BREADED PORK SCALLOPS (MEDAILLONS DE PORC A L'ANGLAISE)



Breaded Pork Scallops (Medaillons de Porc a l'Anglaise) image

Provided by Pierre Franey

Categories     dinner, easy, quick, main course

Time 25m

Yield 4 servings

Number Of Ingredients 10

1 1/2 pounds boneless loin of pork, trimmed of almost all fat
Salt to taste if desired
Freshly ground pepper to taste
1 egg
3 tablespoons water
1/2 cup plus 1 tablespoon corn, peanut or vegetable oil
1/3 cup flour
1 cup fine fresh bread crumbs
3 tablespoons butter, optional
Lemon wedges for garnish

Steps:

  • Cut meat or have it cut crosswise into 12 slices of equal thickness. Pound each lightly with flat mallet. Arrange on flat surface and sprinkle with salt and pepper on both sides.
  • In side dish combine egg, water, one tablespoon oil, salt and pepper.
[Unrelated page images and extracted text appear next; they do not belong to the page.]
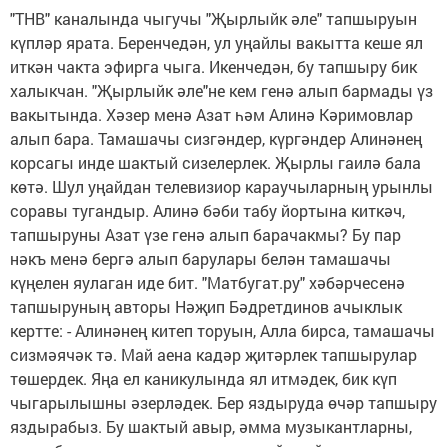
"ТНВ" каналында чыгучы "Җырлыйк әле" тапшыруын
күпләр ярата. Беренчедән, ул уңайлы вакытта кеше ял
иткән чакта эфирга чыга. Икенчедән, бу тапшыру бик
халыкчан. "Җырлыйк әле"не кем генә алып бармады үз
вакытында. Хәзер менә Азат һәм Алинә Кәримовлар
алып бара. Тамашачы сизгәндер, күргәндер Алинәнең
корсагы инде шактый сизелерлек. Җырлы гаилә бала
көтә. Шул уңайдан телевизиор караучыларның урынлы
соравы тугандыр. Алинә бәби табу йортына киткәч,
тапшыруны Азат үзе генә алып барачакмы? Бу пар
нәкъ менә бергә алып барулары белән тамашачы
күңелен яулаган иде бит. "Матбугат.ру" хәбәрчесенә
тапшыруның авторы Нәҗип Бәдретдинов ачыклык
кертте: - Алинәнең китеп торуын, Алла бирса, тамашачы
сизмәячәк тә. Май аена кадәр җитәрлек тапшырулар
төшердек. Яңа ел каникулында ял итмәдек, бик күп
чыгарылышны әзерләдек. Бер яздыруда өчәр тапшыру
яздырабыз. Бу шактый авыр, әмма музыкантларны,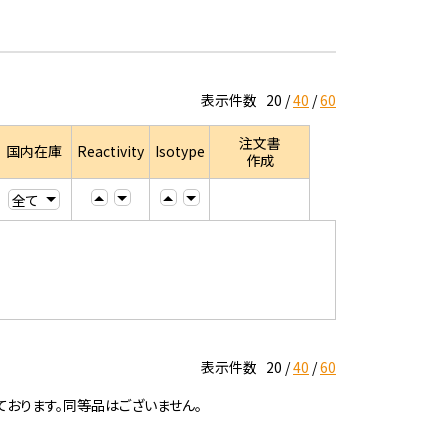
表示件数
20
40
60
注文書
国内在庫
Reactivity
Isotype
作成
表示件数
20
40
60
ております。同等品はございません。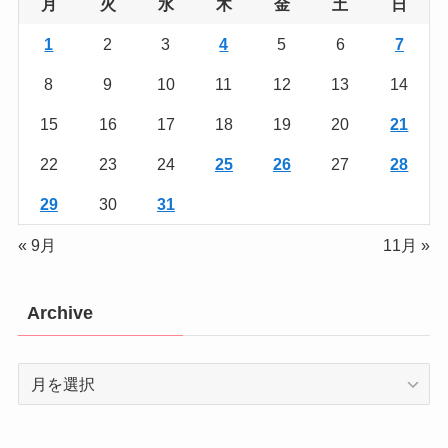
月
火
水
木
金
土
日
1
2
3
4
5
6
7
8
9
10
11
12
13
14
15
16
17
18
19
20
21
22
23
24
25
26
27
28
29
30
31
« 9月
11月 »
Archive
Archive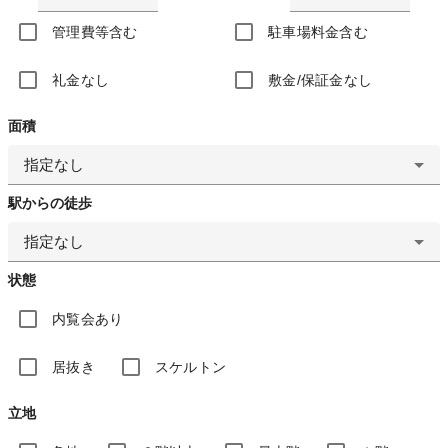
管理費等含む
駐車場料金含む
礼金なし
敷金/保証金なし
面積
指定なし
駅からの徒歩
指定なし
状態
内覧会あり
居抜き
スケルトン
立地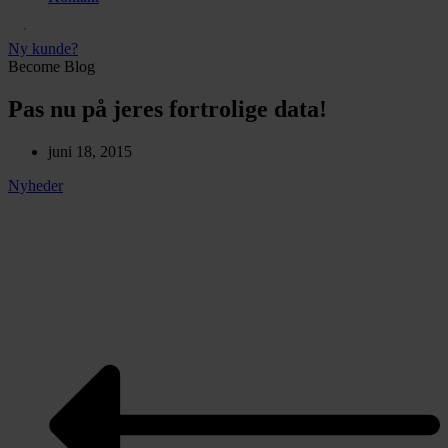
Ny kunde?
Become Blog
Pas nu på jeres fortrolige data!
juni 18, 2015
Nyheder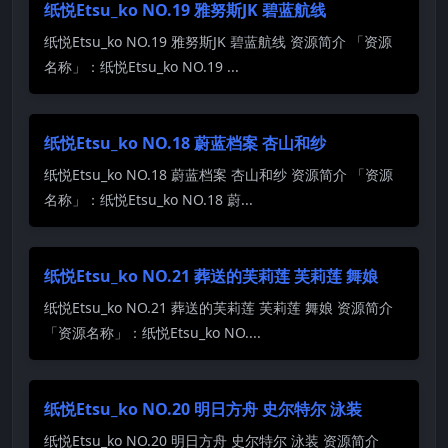
纸悦Etsu_ko NO.19 雅努斯JK 碧蓝航线
纸悦Etsu_ko NO.19 雅努斯JK 碧蓝航线 资源简介 「资源
名称」：纸悦Etsu_ko NO.19 ...
纸悦Etsu_ko NO.18 蔚蓝档案 杏山和纱
纸悦Etsu_ko NO.18 蔚蓝档案 杏山和纱 资源简介 「资源
名称」：纸悦Etsu_ko NO.18 蔚...
纸悦Etsu_ko NO.21 葬送的芙莉莲 芙莉莲 舞娘
纸悦Etsu_ko NO.21 葬送的芙莉莲 芙莉莲 舞娘 资源简介
「资源名称」：纸悦Etsu_ko NO....
纸悦Etsu_ko NO.20 明日方舟 史尔特尔 泳装
纸悦Etsu_ko NO.20 明日方舟 史尔特尔 泳装 资源简介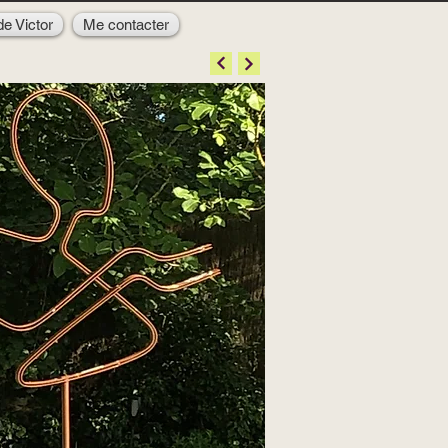
de Victor
Me contacter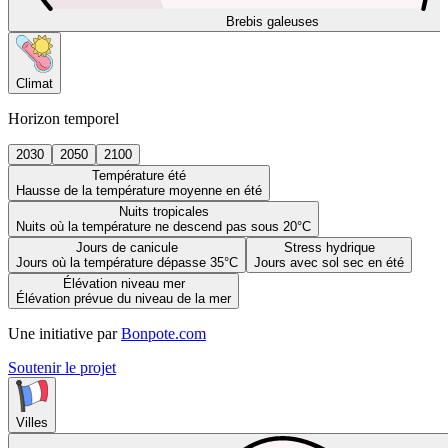
Brebis galeuses
Climat
Horizon temporel
2030
2050
2100
Température été
Hausse de la température moyenne en été
Nuits tropicales
Nuits où la température ne descend pas sous 20°C
Jours de canicule
Stress hydrique
Jours où la température dépasse 35°C
Jours avec sol sec en été
Élévation niveau mer
Élévation prévue du niveau de la mer
Une initiative par
Bonpote.com
Soutenir le projet
Villes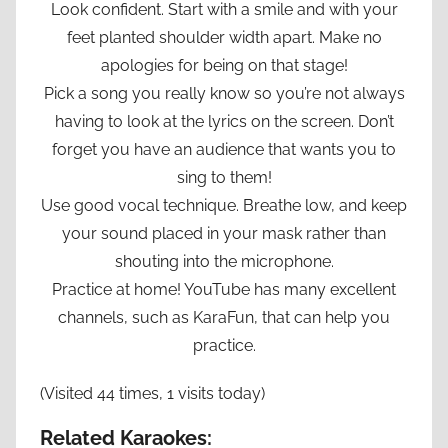
Look confident. Start with a smile and with your
feet planted shoulder width apart. Make no
apologies for being on that stage!
Pick a song you really know so you’re not always
having to look at the lyrics on the screen. Don’t
forget you have an audience that wants you to
sing to them!
Use good vocal technique. Breathe low, and keep
your sound placed in your mask rather than
shouting into the microphone.
Practice at home! YouTube has many excellent
channels, such as KaraFun, that can help you
practice.
(Visited 44 times, 1 visits today)
Related Karaokes: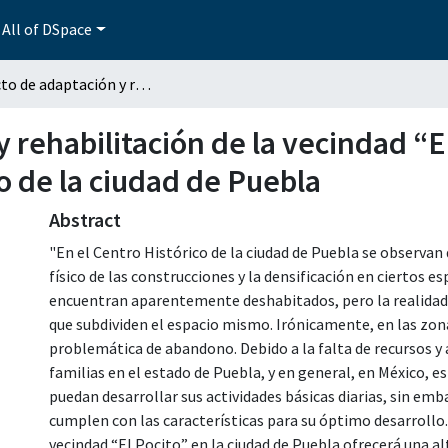
All of DSpace
Proyecto de adaptación y rehabilitación de la vecindad “El Pocito”, Barrio del Refugio, Centro Histórico de la ciudad de Puebla
 rehabilitación de la vecindad “El
o de la ciudad de Puebla
Abstract
"En el Centro Histórico de la ciudad de Puebla se observan
físico de las construcciones y la densificación en ciertos e
encuentran aparentemente deshabitados, pero la realidad e
que subdividen el espacio mismo. Irónicamente, en las zon
problemática de abandono. Debido a la falta de recursos y 
familias en el estado de Puebla, y en general, en México, es
puedan desarrollar sus actividades básicas diarias, sin emb
cumplen con las características para su óptimo desarrollo.
vecindad “El Pocito” en la ciudad de Puebla ofrecerá una al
Beat well to blend.
  • Put flour in second dish and bread crumbs in third.
  • Dip pork slices in flour to coat thoroughly, shaking off excess. Dip each in egg mixture and then in crumbs to coat well. Pat to help crumbs adhere.
  • Heat about 1/4 cup of oil in large, heavy skillet and add a few breaded slices to fill skillet without crowding. Cook about 5 minutes on one side until golden brown. Turn and cook about 5 minutes or slightly longer on other side. Transfer to warm platter. Continue adding oil and pork until all are cooked.
  • Heat butter until lightly browned and pour over meat. Serve with lemon wedges.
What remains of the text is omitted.